Early childhood practitioner Putri Afzan Maria Zulkifli said under normal circumstances, children would be going to school and practising their social and cognitive skills with teachers and friends.

But the safety measures put in place to check the spread of Covid-19 mean that they are stuck at home most of the time with lessons given online.

“When you put them in front of the television or computer for hours, it’s a one-way communication,” she said.

“What children need at their age is another person talking to them so that interactive conversations can happen.”

She also attributed the problem to the lack of certainty brought about by the global pandemic which she said could cause anxiety and confusion among children.

“Sometimes they can go to school and play with their friends, and sometimes they are stuck at home.”

The on-again, off-again nature of face-to-face classes for the past year or so has also disrupted their routine, while switching from physical to online lessons could affect their development as well, she said.

“This is a very critical stage where children have to explore their autonomy.
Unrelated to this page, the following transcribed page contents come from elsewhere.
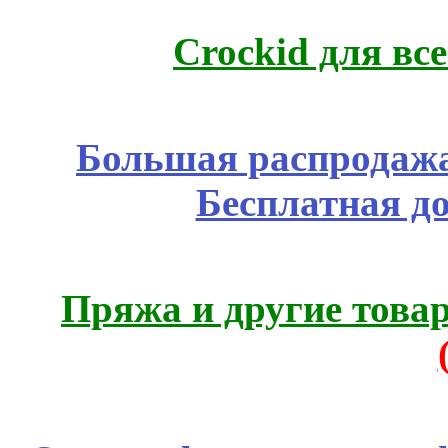
Crockid для вс
Большая распродажа
Бесплатная д
Пряжа и другие това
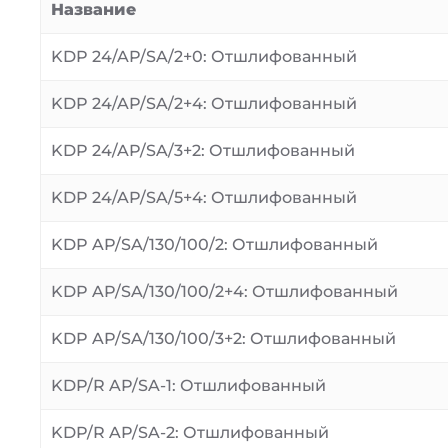
Название
KDP 24/AP/SA/2+0: Отшлифованный
KDP 24/AP/SA/2+4: Отшлифованный
KDP 24/AP/SA/3+2: Отшлифованный
KDP 24/AP/SA/5+4: Отшлифованный
KDP AP/SA/130/100/2: Отшлифованный
KDP AP/SA/130/100/2+4: Отшлифованный
KDP AP/SA/130/100/3+2: Отшлифованный
KDP/R AP/SA-1: Отшлифованный
KDP/R AP/SA-2: Отшлифованный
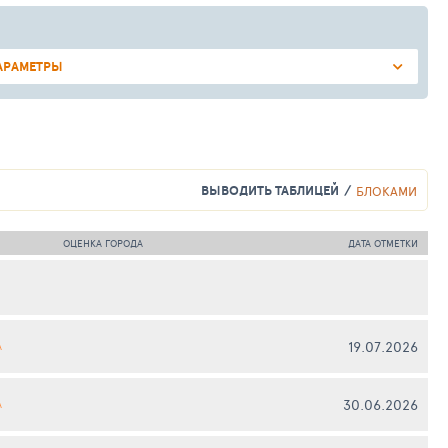
АРАМЕТРЫ
ВЫВОДИТЬ ТАБЛИЦЕЙ
БЛОКАМИ
ОЦЕНКА ГОРОДА
ДАТА ОТМЕТКИ
19.07.2026
А
30.06.2026
А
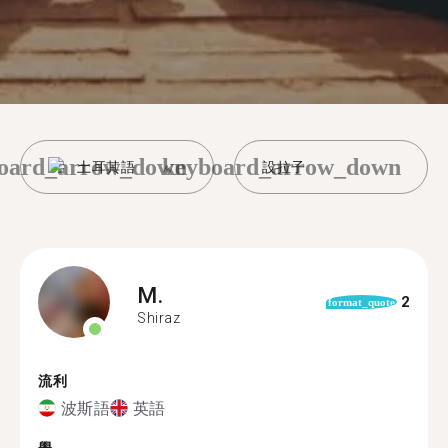
oard_arrow_down
keyboard_arrow_down
土耳其語
設拉子
M.
2
format_quote
Shiraz
流利
波斯語
英語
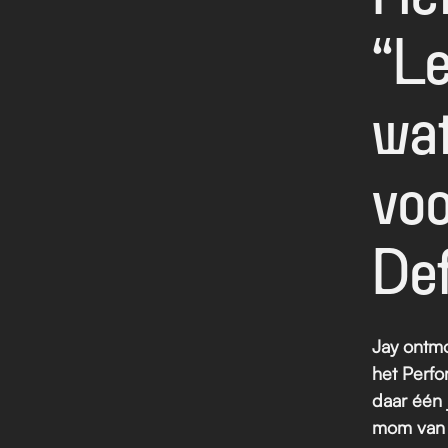
“Le
wat
voo
Def
Jay ontm
het 
Perfo
daar één 
mom van c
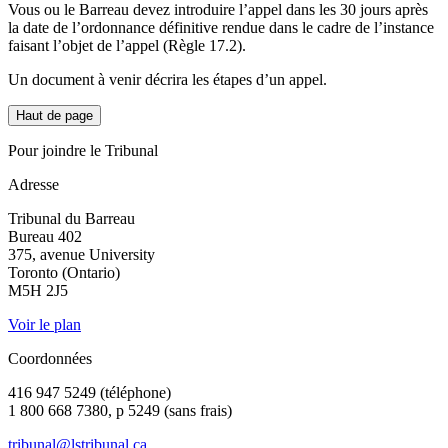
Vous ou le Barreau devez introduire l’appel dans les 30 jours après
la date de l’ordonnance définitive rendue dans le cadre de l’instance
faisant l’objet de l’appel (Règle 17.2).
Un document à venir décrira les étapes d’un appel.
Haut de page
Pour joindre le Tribunal
Adresse
Tribunal du Barreau
Bureau 402
375, avenue University
Toronto (Ontario)
M5H 2J5
Voir le plan
Coordonnées
416 947 5249 (téléphone)
1 800 668 7380, p 5249 (sans frais)
tribunal@lstribunal.ca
But sometimes they can go to school and play with their friends, and sometimes they are stuck at home.

“When this is taken away by last-minute decisions, it will rip away their natural developmental process,” she said to MalaysiaNow.

She urged parents to be aware of any changes in their children’s behaviour.

“An energetic child who is being confined at home will be affected psychologically. Parents have to find a balance so that it will not affect their physical, mental and emotional development.”

In some cases, she said, the confusion children face could lead to mental health issues.

“If they are naturally happy-go-lucky and they suddenly just shut down, that is very worrying. Parents have to be aware of these changes.

“Even at a young age, children need therapy for their mental health. It’s haywire up there in their brains.”

For Azlin, the deterioration in her daughter’s social skills are apparent.

Confined at home, she said, her daughter is also losing what friends she has as there is minimal opportunity to interact in online classes.

“Before Covid-19, my daughter didn’t have many friends. Now with the pandemic, she is left with one or two friends only.

“Although she is shy, she truly misses her friends at school,” she added. “Without the pandemic, I think she could develop her social skills a lot better as she would be in school.”